Había dibujado a tres mujeres completamente distintas entre sí, una alegre y serena de edad avanzada, otra delgada y lánguida en su camino hacia la madurez, y una tercera, aniñada y libre de formas, con la mirada esquiva de una adolescente. Tres hadas madrinas diferentes, inconfundibles, particulares. Silvia estaba entusiasmada con aquellos bocetos.
– Creo que es lo mejor que has dibujado en tu vida. Ven, dame un abrazo… pobrecita, he estado insoportable contigo.
– Oh, yo sí que estuve insoportable. Con todo el mundo -suspiré-. Me alegro de que te gusten los dibujos.

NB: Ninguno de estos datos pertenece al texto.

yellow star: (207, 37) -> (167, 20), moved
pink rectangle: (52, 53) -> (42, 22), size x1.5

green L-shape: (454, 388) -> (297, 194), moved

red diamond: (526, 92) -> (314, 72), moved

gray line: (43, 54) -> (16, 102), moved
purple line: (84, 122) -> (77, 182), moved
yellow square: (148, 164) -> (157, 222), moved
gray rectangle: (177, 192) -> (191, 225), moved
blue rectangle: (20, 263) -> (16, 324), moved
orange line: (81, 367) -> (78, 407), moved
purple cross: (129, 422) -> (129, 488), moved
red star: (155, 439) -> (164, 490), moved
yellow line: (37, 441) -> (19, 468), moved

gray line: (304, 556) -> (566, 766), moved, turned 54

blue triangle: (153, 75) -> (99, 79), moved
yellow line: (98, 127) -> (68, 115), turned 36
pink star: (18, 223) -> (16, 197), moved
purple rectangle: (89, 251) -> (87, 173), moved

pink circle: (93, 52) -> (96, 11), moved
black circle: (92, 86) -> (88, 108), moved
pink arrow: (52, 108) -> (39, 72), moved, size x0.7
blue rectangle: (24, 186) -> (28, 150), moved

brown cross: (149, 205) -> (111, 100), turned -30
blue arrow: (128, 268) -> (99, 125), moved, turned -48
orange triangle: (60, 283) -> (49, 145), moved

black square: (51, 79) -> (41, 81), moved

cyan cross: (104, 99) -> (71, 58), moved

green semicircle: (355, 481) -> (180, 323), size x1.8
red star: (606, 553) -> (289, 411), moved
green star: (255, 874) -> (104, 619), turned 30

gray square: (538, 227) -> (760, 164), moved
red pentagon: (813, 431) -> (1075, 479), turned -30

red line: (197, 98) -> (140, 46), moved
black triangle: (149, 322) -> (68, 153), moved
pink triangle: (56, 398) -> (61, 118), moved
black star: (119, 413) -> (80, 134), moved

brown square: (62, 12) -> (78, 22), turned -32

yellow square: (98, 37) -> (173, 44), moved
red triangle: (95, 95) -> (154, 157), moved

– ¿Gustarme? Me entusiasman. Mira el caballo del príncipe, parece que va a echar a volar… y la bruja… Cecilia, este libro va a llevarse un premio. ¿Has traído la factura? ¿No? Pásamela mañana, sin falta. Les daré caña a los de administración para que cobres enseguida. Por cierto, tengo otro trabajo para ti. Como últimamente pareces más rápida que Billy el Niño …
Iba a sacar la libreta de notas para apuntar los detalles del nuevo encargo, pero cambié de opinión.
– Silvia… esos otros dibujos… ¿te corren mucha prisa?